- [What this task involves] Copy each line in the data that includes the word "Uyumlu".

====================

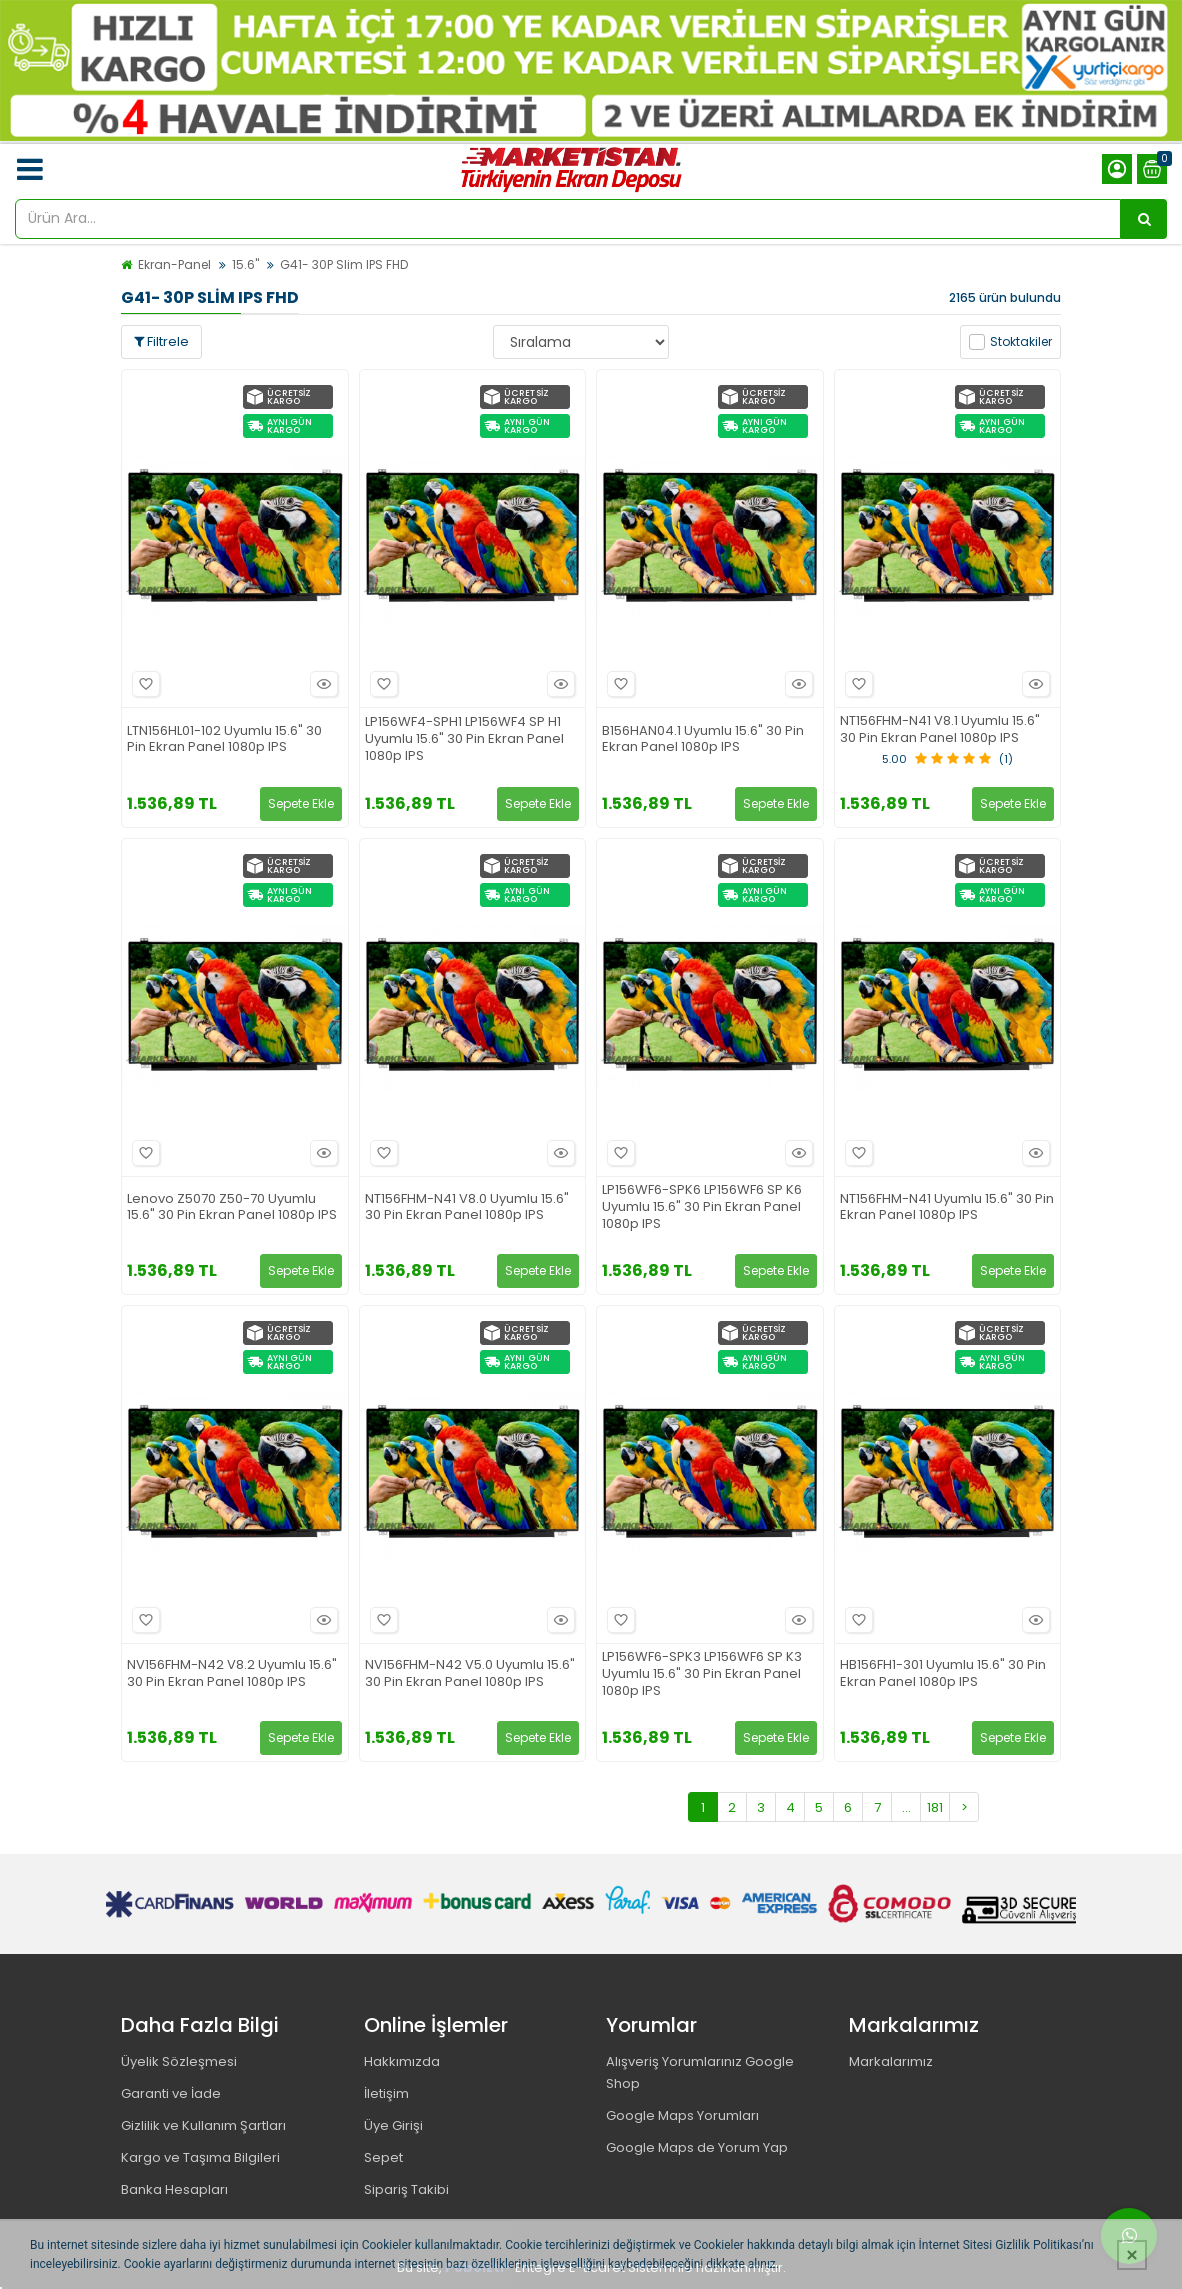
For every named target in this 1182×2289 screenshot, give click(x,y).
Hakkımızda (402, 2061)
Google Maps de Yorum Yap (697, 2147)
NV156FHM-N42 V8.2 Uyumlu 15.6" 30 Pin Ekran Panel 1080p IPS (232, 1674)
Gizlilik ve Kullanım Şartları (203, 2125)
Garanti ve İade (171, 2093)
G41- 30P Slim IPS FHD (344, 264)
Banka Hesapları (174, 2189)
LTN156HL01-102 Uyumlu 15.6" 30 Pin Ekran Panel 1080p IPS (224, 740)
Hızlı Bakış (321, 684)
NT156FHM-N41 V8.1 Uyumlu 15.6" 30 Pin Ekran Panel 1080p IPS (940, 730)
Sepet (383, 2157)
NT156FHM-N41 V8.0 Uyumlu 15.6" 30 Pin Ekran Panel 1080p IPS (467, 1208)
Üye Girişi (393, 2125)
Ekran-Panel (174, 264)
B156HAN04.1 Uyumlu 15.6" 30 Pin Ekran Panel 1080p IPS (703, 740)
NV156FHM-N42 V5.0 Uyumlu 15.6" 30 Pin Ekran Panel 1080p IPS (470, 1674)
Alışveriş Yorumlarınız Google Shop (700, 2072)
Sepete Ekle (301, 803)
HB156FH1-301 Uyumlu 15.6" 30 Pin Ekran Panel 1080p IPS (943, 1674)
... (906, 1807)
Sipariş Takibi (406, 2189)
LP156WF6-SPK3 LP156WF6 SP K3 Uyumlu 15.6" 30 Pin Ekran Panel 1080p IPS (702, 1674)
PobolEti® (478, 2267)
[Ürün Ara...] (1144, 219)
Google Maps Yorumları (682, 2115)
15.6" (245, 264)
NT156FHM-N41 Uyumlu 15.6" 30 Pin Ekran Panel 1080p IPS (947, 1208)
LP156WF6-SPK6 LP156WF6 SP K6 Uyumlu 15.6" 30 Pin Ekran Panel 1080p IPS (702, 1207)
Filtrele (161, 341)
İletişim (386, 2093)
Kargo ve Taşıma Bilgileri (200, 2157)
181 (935, 1807)
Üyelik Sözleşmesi (179, 2061)
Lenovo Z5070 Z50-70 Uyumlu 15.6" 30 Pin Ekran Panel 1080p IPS (232, 1208)
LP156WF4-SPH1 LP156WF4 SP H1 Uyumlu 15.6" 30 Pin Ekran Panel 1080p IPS (464, 739)
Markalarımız (891, 2061)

====================

- [Reply]
NV156FHM-N42 V8.2 Uyumlu 15.6" 30 Pin Ekran Panel 1080p IPS (232, 1674)
LTN156HL01-102 Uyumlu 15.6" 30 Pin Ekran Panel 1080p IPS (224, 740)
NT156FHM-N41 V8.1 Uyumlu 15.6" 30 Pin Ekran Panel 1080p IPS (940, 730)
NT156FHM-N41 V8.0 Uyumlu 15.6" 30 Pin Ekran Panel 1080p IPS (467, 1208)
B156HAN04.1 Uyumlu 15.6" 30 Pin Ekran Panel 1080p IPS (703, 740)
NV156FHM-N42 V5.0 Uyumlu 15.6" 30 Pin Ekran Panel 1080p IPS (470, 1674)
HB156FH1-301 Uyumlu 15.6" 30 Pin Ekran Panel 1080p IPS (943, 1674)
LP156WF6-SPK3 LP156WF6 SP K3 Uyumlu 15.6" 30 Pin Ekran Panel 1080p IPS (702, 1674)
NT156FHM-N41 Uyumlu 15.6" 30 Pin Ekran Panel 1080p IPS (947, 1208)
LP156WF6-SPK6 LP156WF6 SP K6 Uyumlu 15.6" 30 Pin Ekran Panel 1080p IPS (702, 1207)
Lenovo Z5070 Z50-70 Uyumlu 15.6" 30 Pin Ekran Panel 1080p IPS (232, 1208)
LP156WF4-SPH1 LP156WF4 SP H1 Uyumlu 15.6" 30 Pin Ekran Panel 1080p IPS (464, 739)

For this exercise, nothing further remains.